Militarizzazione della polizia

Sebbene i Governi si siano a lungo affidati a tattiche aggressive per la gestione delle manifestazioni, negli ultimi anni le forze di sicurezza hanno aumentato l'uso della forza. 

Le cosiddette armi meno letali - tra cui manganelli, spray al peperoncino, gas lacrimogeni, granate stordenti, cannoni ad acqua e proiettili di gomma - sono abitualmente utilizzate in modo improprio dalle forze di sicurezza. Inoltre, dai primi anni 2000, Amnesty International ha documentato una tendenza alla militarizzazione delle risposte statali alle proteste, compreso l'uso di forze armate e di attrezzature militari. In Paesi come il Cile e la Francia, le forze di sicurezza in tenuta antisommossa sono spesso supportate da veicoli blindati, aerei di tipo militare, droni di sorveglianza, pistole e armi d'assalto, granate stordenti e cannoni sonori. 

Durante la rivolta di massa che ha seguito il colpo di Stato del 2021 in Myanmar, i militari hanno usato una forza letale illecita contro i manifestanti pacifici. Secondo gli osservatori, da quando i militari hanno preso il potere più di 2.000 persone sono state uccise e più di 13.000 arrestate.

Disuguaglianza e discriminazione

Le persone che subiscono disuguaglianze e discriminazioni - in base alla razza, al sesso, all'orientamento sessuale, all'identità di genere, alla religione, all'età, alla disabilità, all'occupazione, allo status sociale, economico o migratorio - sono anche più colpite dalle limitazioni al loro diritto di protestare e subiscono una repressione più dura.  

Ad esempio, le donne, le persone LGBTI e quelle che hanno un'identità di genere non allineata sono confrontate con diversi tipi di violenza di genere, emarginazione, norme sociali e legislazione.  In Paesi come il Sudan, la Colombia e la Bielorussia, le donne sono state aggredite sessualmente per aver partecipato alle proteste mentre in Turchia, ad esempio, per anni le marce del Pride sono state vietate. 

"La nostra campagna arriva in un momento cruciale.
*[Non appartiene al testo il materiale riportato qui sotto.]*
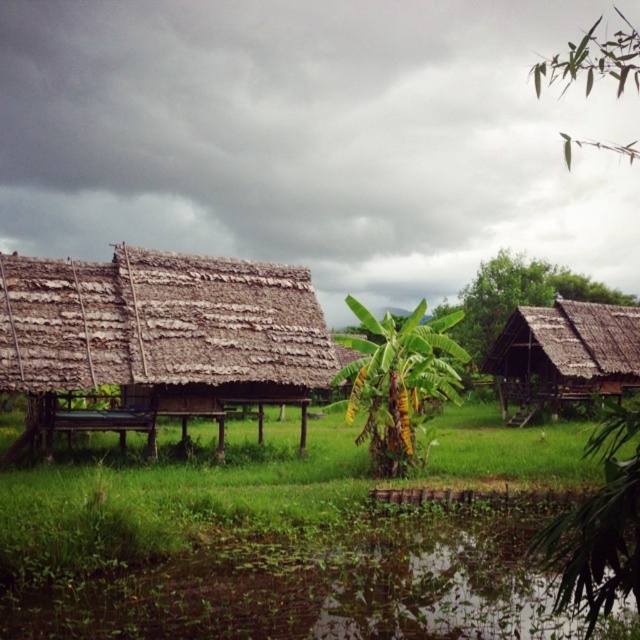 Which is more to the left, thatched straw hut at left or green grass at lower center?

thatched straw hut at left is more to the left.

Is thatched straw hut at left above green grass at lower center?

Indeed, thatched straw hut at left is positioned over green grass at lower center.

This screenshot has height=640, width=640. I want to click on thatched straw hut at left, so pyautogui.click(x=160, y=339).

Find the location of a particular element. thatched straw hut at left is located at coordinates pyautogui.click(x=160, y=339).

Between green leafy tree at upper right and green leafy tree at right, which one has less height?

Standing shorter between the two is green leafy tree at right.

Is green leafy tree at upper right positioned at the back of green leafy tree at right?

No, green leafy tree at upper right is in front of green leafy tree at right.

Which is in front, point (589, 525) or point (508, 314)?

Point (589, 525) is more forward.

I want to click on green leafy tree at upper right, so pyautogui.click(x=600, y=528).

What do you see at coordinates (160, 339) in the screenshot?
I see `thatched straw hut at left` at bounding box center [160, 339].

This screenshot has height=640, width=640. In order to click on thatched straw hut at left in this screenshot , I will do `click(160, 339)`.

The image size is (640, 640). Describe the element at coordinates (160, 339) in the screenshot. I see `thatched straw hut at left` at that location.

Find the location of a particular element. thatched straw hut at left is located at coordinates (160, 339). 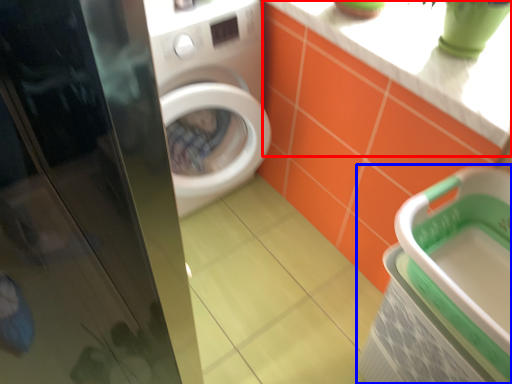 Question: Which object is closer to the camera taking this photo, counter top (highlighted by a red box) or dish washer (highlighted by a blue box)?

Choices:
 (A) counter top
 (B) dish washer

Answer: (B) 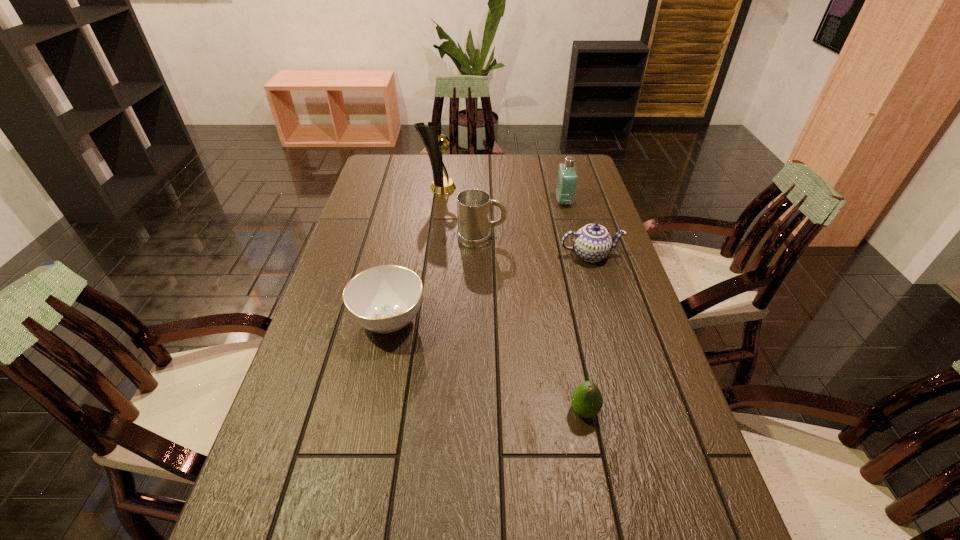 Identify the location of vacant region located 0.100m on the front label of the perfume. (528, 201).

At what (x,y) coordinates should I click in order to perform the action: click on vacant space located 0.260m on the side of the fourth object from right to left with the handle. Please return your answer as a coordinate pair (x, y). Image resolution: width=960 pixels, height=540 pixels. Looking at the image, I should click on click(585, 238).

This screenshot has width=960, height=540. Identify the location of vacant space positioned at the spout of the right chinaware. point(616,343).

The width and height of the screenshot is (960, 540). Find the location of `free spot located 0.080m on the right of the fifth farthest object`. free spot located 0.080m on the right of the fifth farthest object is located at coordinates (456, 320).

Locate an element on the screen. vacant space located 0.400m on the left of the avocado is located at coordinates (389, 411).

The image size is (960, 540). Identify the location of object at the far edge. (431, 135).

Image resolution: width=960 pixels, height=540 pixels. In order to click on object located at the left edge in this screenshot , I will do `click(383, 299)`.

I want to click on perfume that is at the right edge, so click(567, 177).

What are the coordinates of `chinaware that is at the right edge` in the screenshot? It's located at (592, 243).

In the image, there is a desktop. Where is `free space at the far edge`? free space at the far edge is located at coordinates (535, 181). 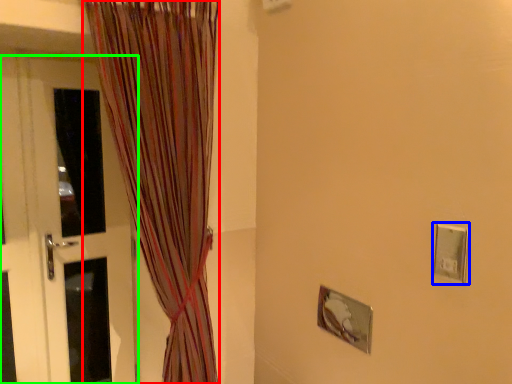 Question: Estimate the real-world distances between objects in this image. Which object is closer to curtain (highlighted by a red box), electric outlet (highlighted by a blue box) or door (highlighted by a green box)?

Choices:
 (A) electric outlet
 (B) door

Answer: (B) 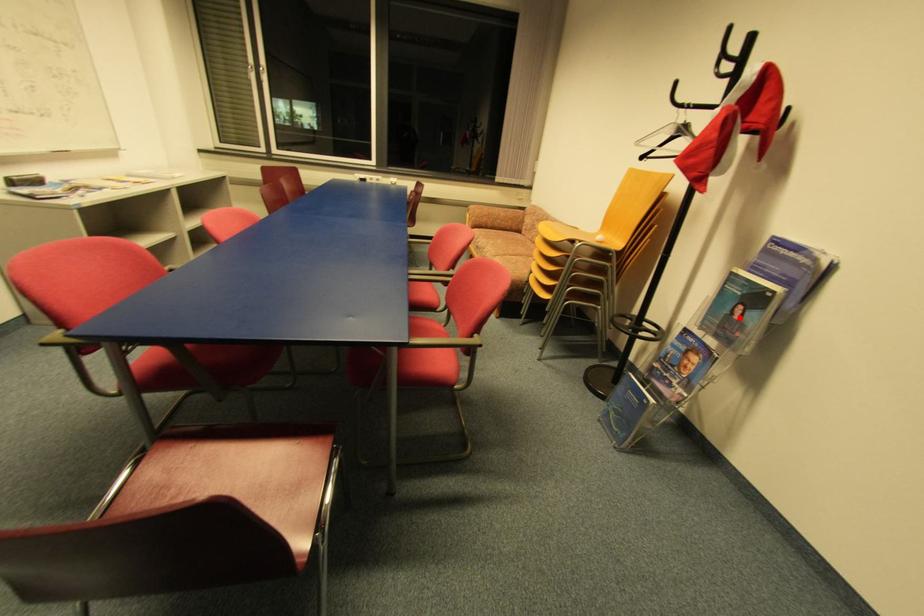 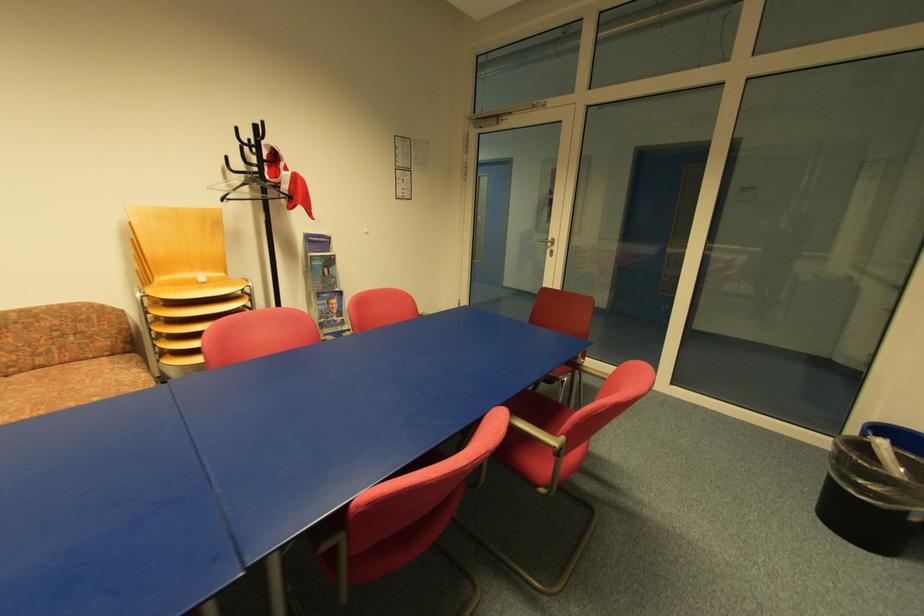 Locate, in the second image, the point that corresponds to the highlighted location in the first image.

(331, 275) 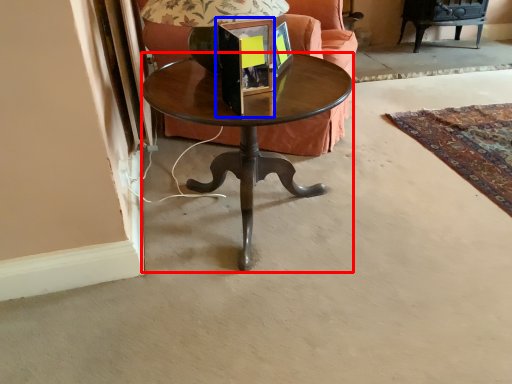 Question: Which object is further to the camera taking this photo, coffee table (highlighted by a red box) or picture frame (highlighted by a blue box)?

Choices:
 (A) coffee table
 (B) picture frame

Answer: (A) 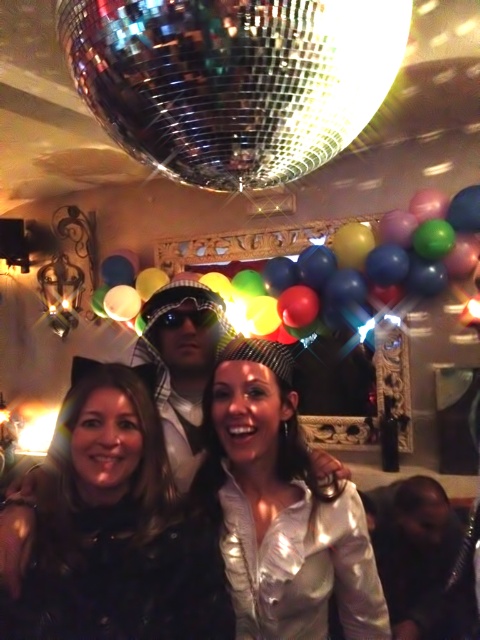 Does shiny silver jacket at center appear under shiny metallic balloons at upper center?

Yes, shiny silver jacket at center is below shiny metallic balloons at upper center.

Between shiny silver jacket at center and shiny metallic balloons at upper center, which one has less height?

shiny silver jacket at center

Which is in front, point (227, 368) or point (419, 259)?

Positioned in front is point (227, 368).

At what (x,y) coordinates should I click in order to perform the action: click on shiny silver jacket at center. Please return your answer as a coordinate pair (x, y). Looking at the image, I should click on (282, 508).

Can you confirm if shiny metallic balloons at upper center is smaller than shiny metallic balloon at upper center?

Incorrect, shiny metallic balloons at upper center is not smaller in size than shiny metallic balloon at upper center.

Can you confirm if shiny metallic balloons at upper center is shorter than shiny metallic balloon at upper center?

Yes, shiny metallic balloons at upper center is shorter than shiny metallic balloon at upper center.

Where is `shiny metallic balloons at upper center`? shiny metallic balloons at upper center is located at coordinates (348, 253).

I want to click on shiny metallic balloons at upper center, so click(x=348, y=253).

Who is shorter, shiny black jacket at center or shiny metallic balloon at upper center?

Standing shorter between the two is shiny black jacket at center.

Is shiny black jacket at center in front of shiny metallic balloon at upper center?

Yes.

This screenshot has height=640, width=480. I want to click on shiny black jacket at center, so click(113, 529). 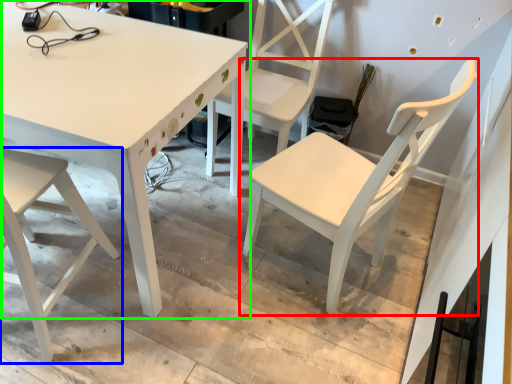 Question: Considering the real-world distances, which object is farthest from chair (highlighted by a red box)? chair (highlighted by a blue box) or table (highlighted by a green box)?

Choices:
 (A) chair
 (B) table

Answer: (A) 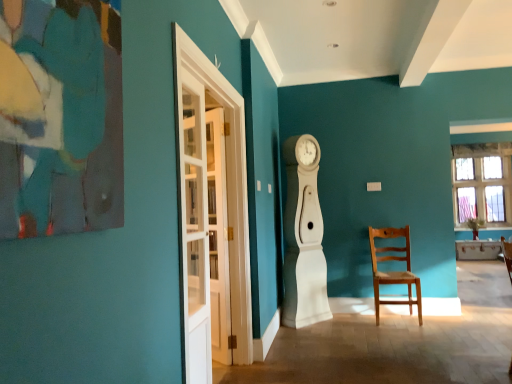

Il prezioso diritto di manifestare viene eroso a un ritmo spaventoso e dobbiamo fare tutto il possibile per reagire", ha dichiarato Agnès Callamard, "Negli ultimi anni sono stati uccisi moltissimi manifestanti, ed è anche per loro che ora dobbiamo alzare la voce e difendere il nostro diritto di dire la verità al potere attraverso le proteste per strada e online".

Contesto

Il briefing, Protect the Protest! Why we must save our right to protest, è disponibile qui.

Il diritto internazionale sui diritti umani protegge il diritto di manifestare attraverso una serie di disposizioni separate contenute in vari trattati internazionali e regionali che, nel loro insieme, forniscono al contesto delle manifestazioni una protezione completa. Anche se il diritto di manifestare non è codificato come un diritto separato nei trattati sui diritti umani, quando le persone si impegnano nelle manifestazioni, sia individualmente che collettivamente, esercitano una varietà di diritti, che possono includere i diritti alla libertà di espressione e di riunione pacifica.